As I said, the fun part wasn’t the autographing, it was talking with friends I’d not seen in a long time–months or years, truly thanking them for supporting me. It’s not easy asking someone to part with hard-earned money. It was thanking my wife for putting up with me in the weeks leading up to the event. And it was the goofing around:
I’m thinking Stephen King didn’t don a rabid, slobbery Saint Bernard dog mask during the Cujo book tour in the early 1980s. But what the heck? Thanks again, Bob Karp!
In the end, the event was fun and we sold every copy! I’d heard that a Houghton Mifflin cookbook author, who was in the middle of a multi-city, nationwide book tour, was there earlier in the day for a signing and that our crowd blew hers out of the water. That made me feel good, not because I’m malicious or hold ill will toward cookbook authors, but because I wanted my event to go well, to hopefully make an impression on the store: Authors from smaller presses can do good work and can bring people into the store.
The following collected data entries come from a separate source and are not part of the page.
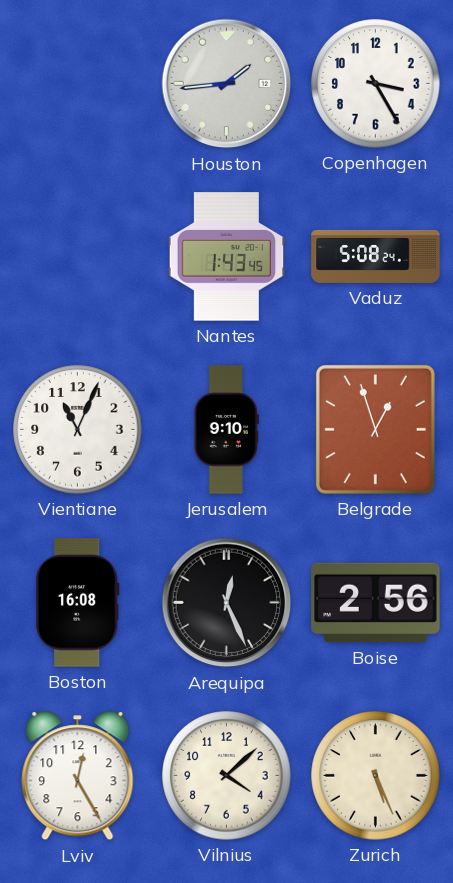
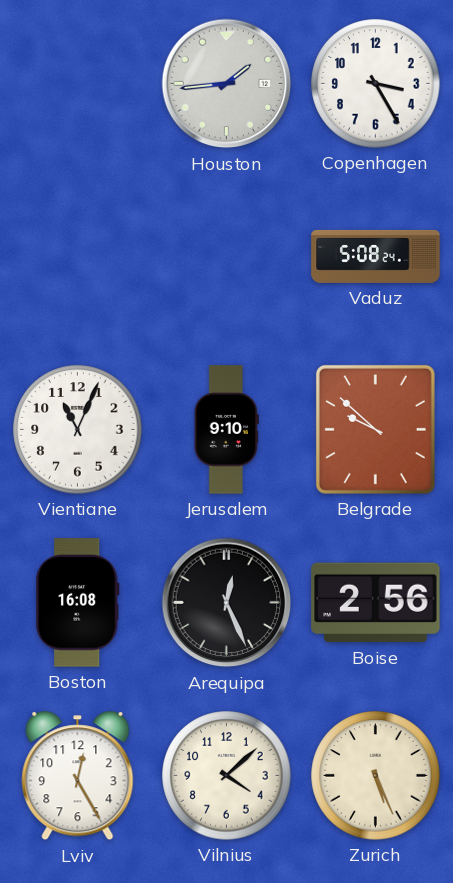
Nantes: 1:43 -> none
Belgrade: 12:57 -> 9:52
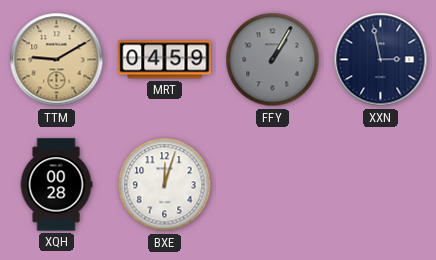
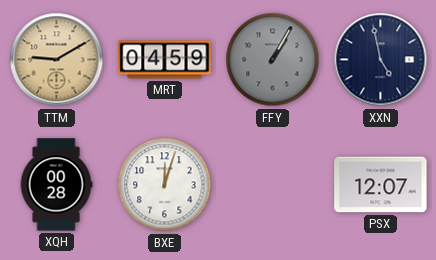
XXN: 2:58 -> 4:58
PSX: none -> 12:07
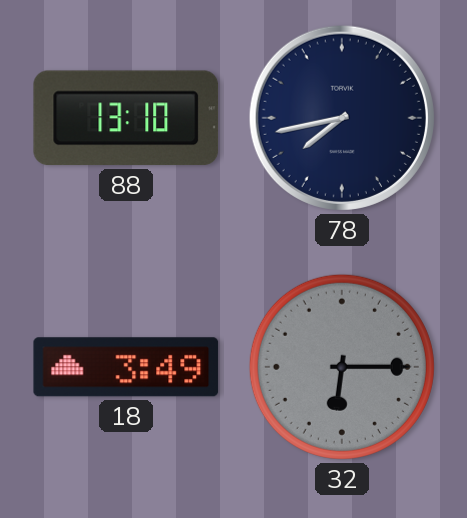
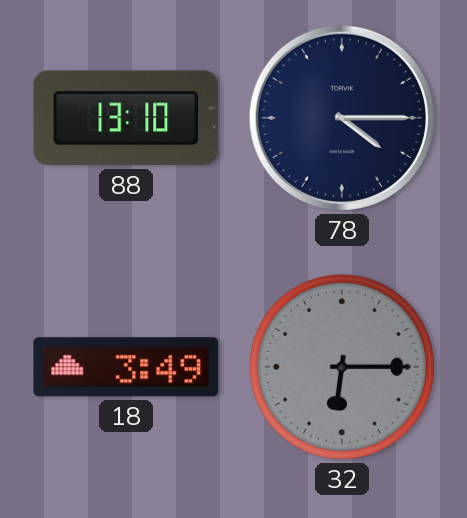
78: 7:43 -> 4:15
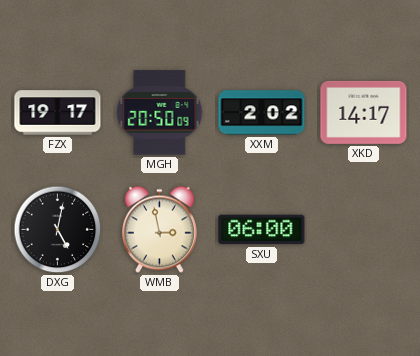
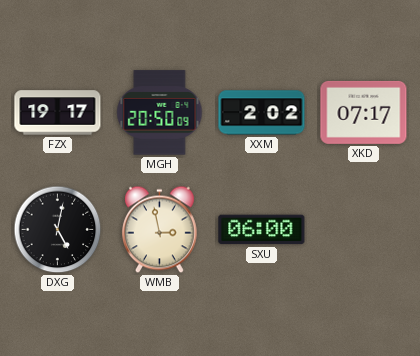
XKD: 14:17 -> 07:17
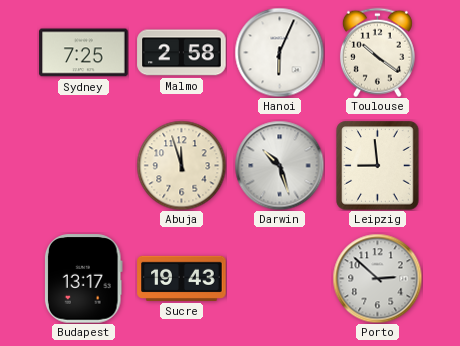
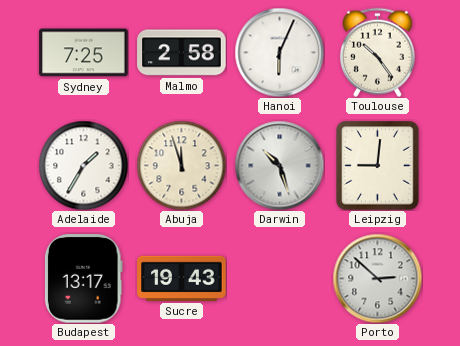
Toulouse: 10:21 -> 10:24
Adelaide: none -> 1:35
Leipzig: 8:59 -> 9:01
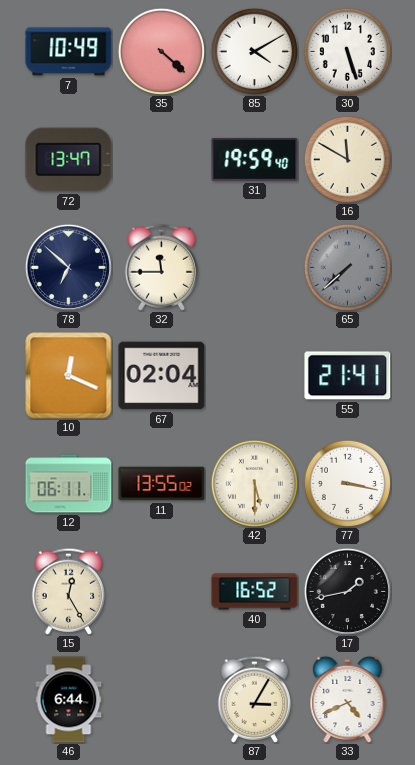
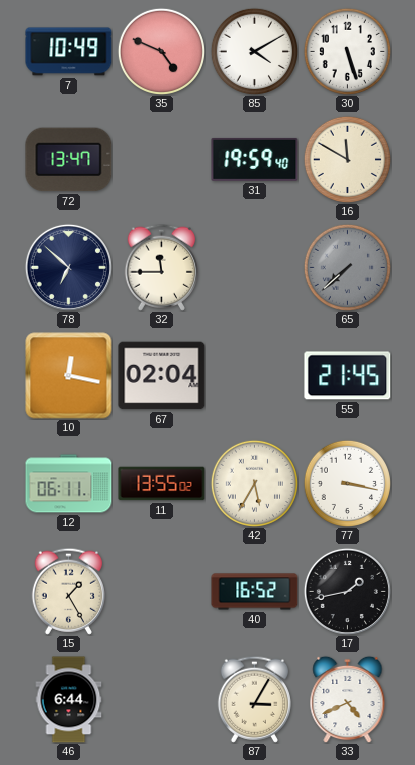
35: 4:22 -> 4:49
10: 12:19 -> 12:17
55: 21:41 -> 21:45
42: 5:30 -> 5:35
15: 12:25 -> 1:25
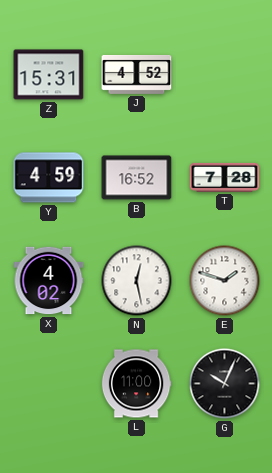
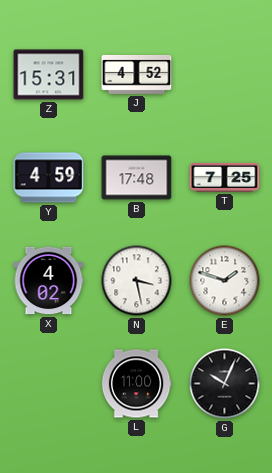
B: 16:52 -> 17:48
T: 7:28 -> 7:25
N: 12:28 -> 3:28
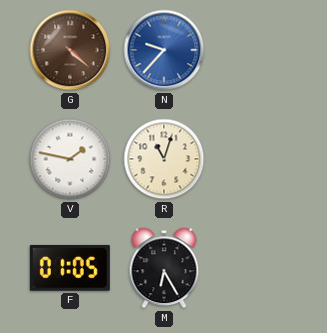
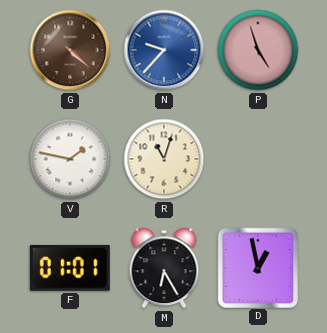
P: none -> 4:57
F: 01:05 -> 01:01
D: none -> 12:58
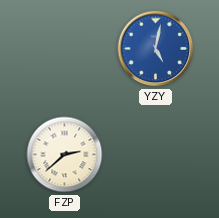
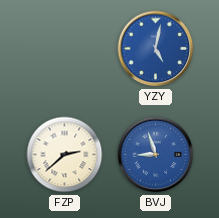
BVJ: none -> 8:57
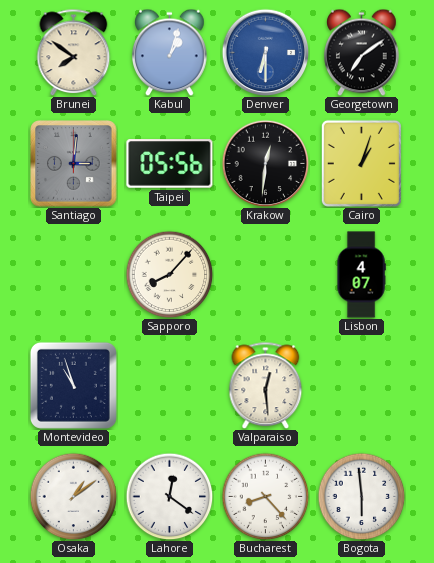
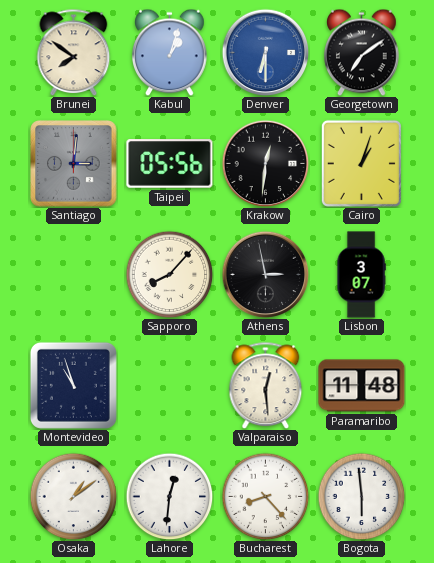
Athens: none -> 2:58
Lisbon: 4:07 -> 3:07
Paramaribo: none -> 11:48
Lahore: 12:21 -> 12:31
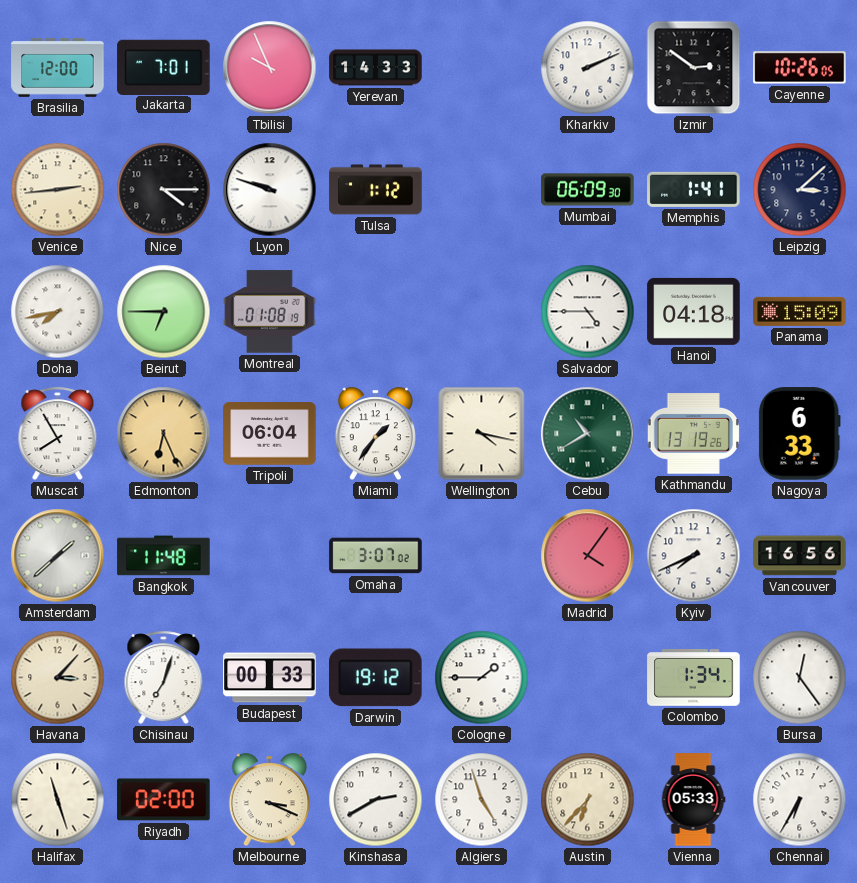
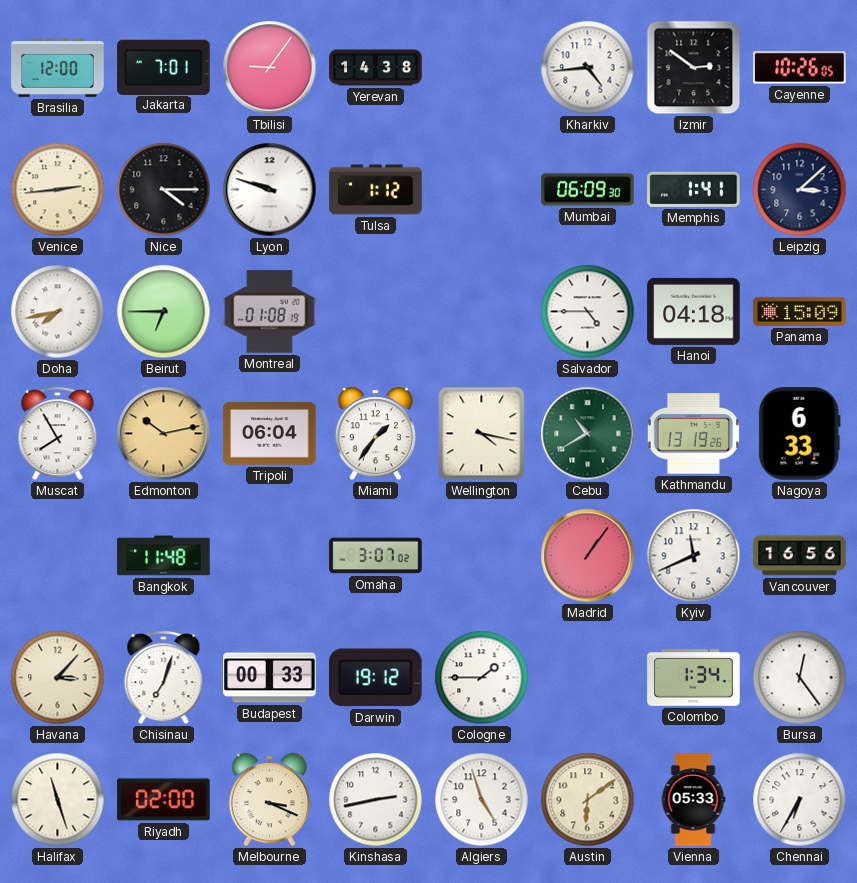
Tbilisi: 9:56 -> 9:06
Yerevan: 14:33 -> 14:38
Kharkiv: 2:11 -> 4:44
Edmonton: 6:26 -> 10:13
Amsterdam: 1:38 -> none
Madrid: 4:06 -> 1:06
Kyiv: 7:41 -> 11:41
Kinshasa: 2:40 -> 2:43
Austin: 6:37 -> 6:09
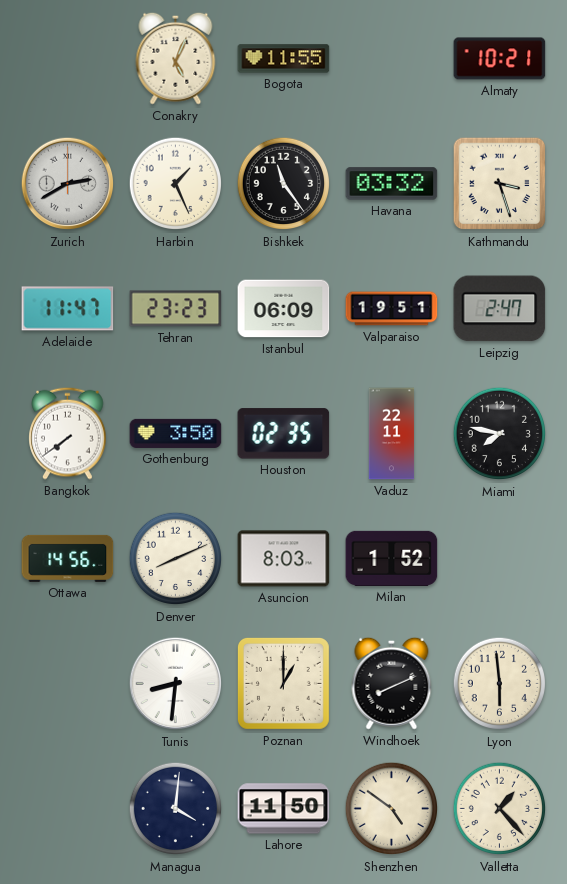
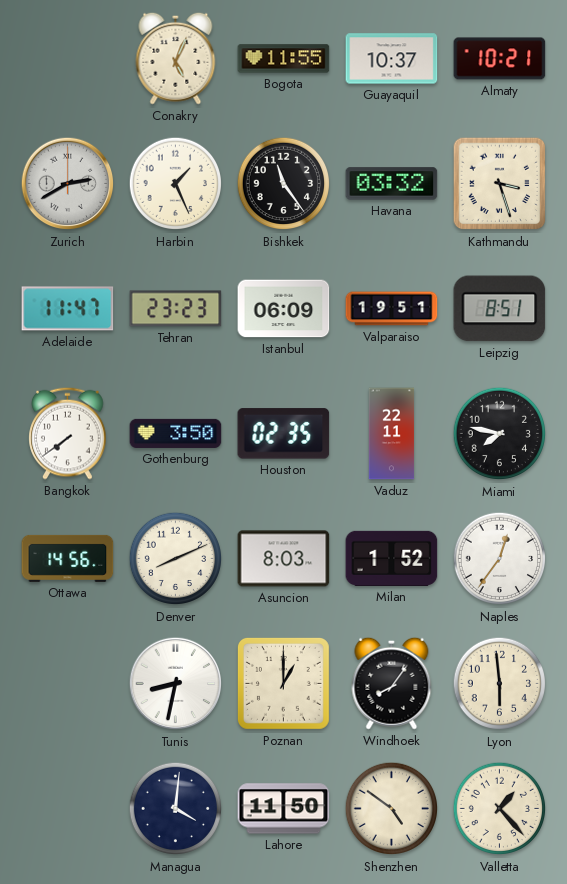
Guayaquil: none -> 10:37
Leipzig: 2:47 -> 8:51
Naples: none -> 12:36
Tunis: 8:31 -> 8:32
Windhoek: 8:11 -> 8:06
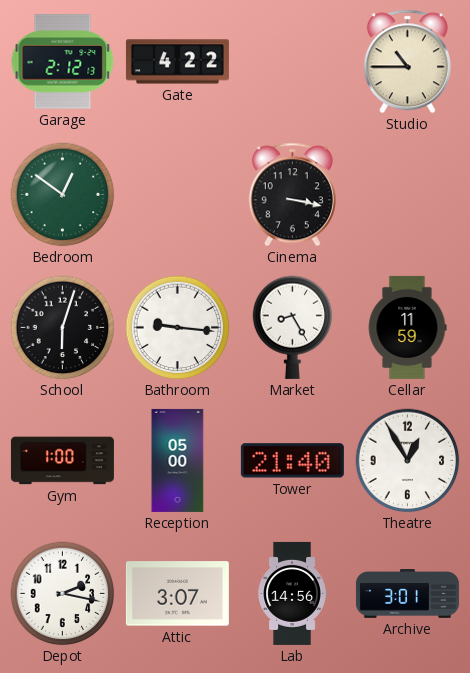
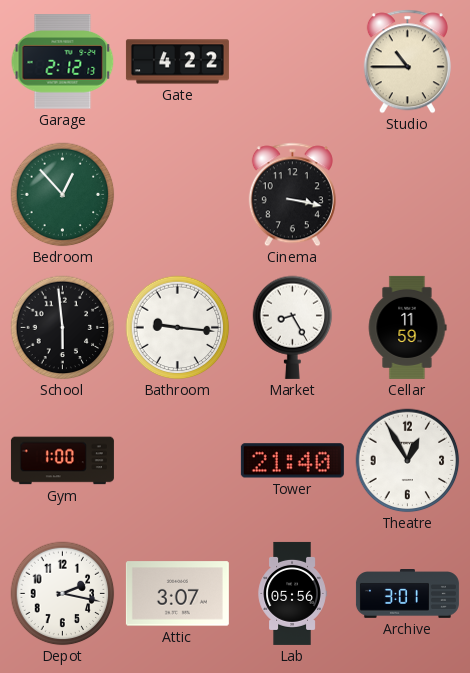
Bedroom: 12:51 -> 12:53
School: 6:03 -> 5:59
Reception: 05:00 -> none
Lab: 14:56 -> 05:56
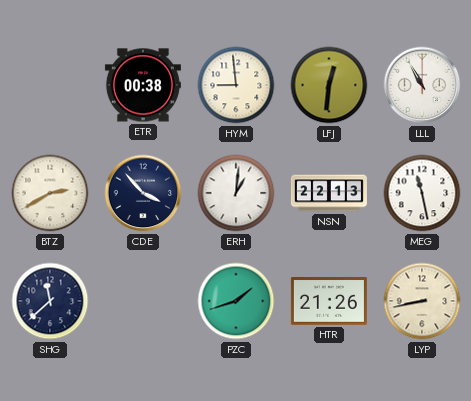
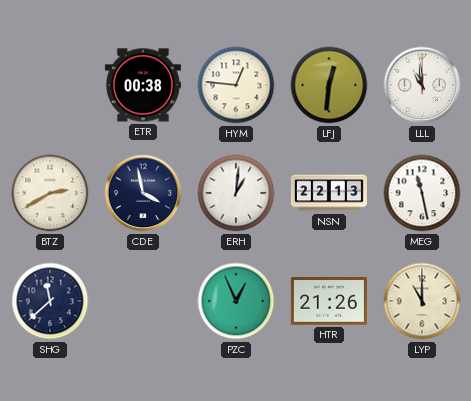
HYM: 8:59 -> 12:46
LLL: 10:55 -> 10:59
CDE: 3:53 -> 3:58
PZC: 1:42 -> 12:56
LYP: 8:43 -> 11:00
I’m not sure what Barnes & Noble was expecting, but I don’t think they expected what happened that Saturday night. My tip to any bookstore manager: if you see an author who wants to schedule a signing and who has an Italian last name, immediately order an additional 15 books. I am grateful that the good folks at Barnes & Noble in Bridgewater gave me a chance there. I also paid my respects by buying a book: Stephen King’s Cell. I walked out of the store that night feeling good about my first event. Hopefully more events, and more fun, await.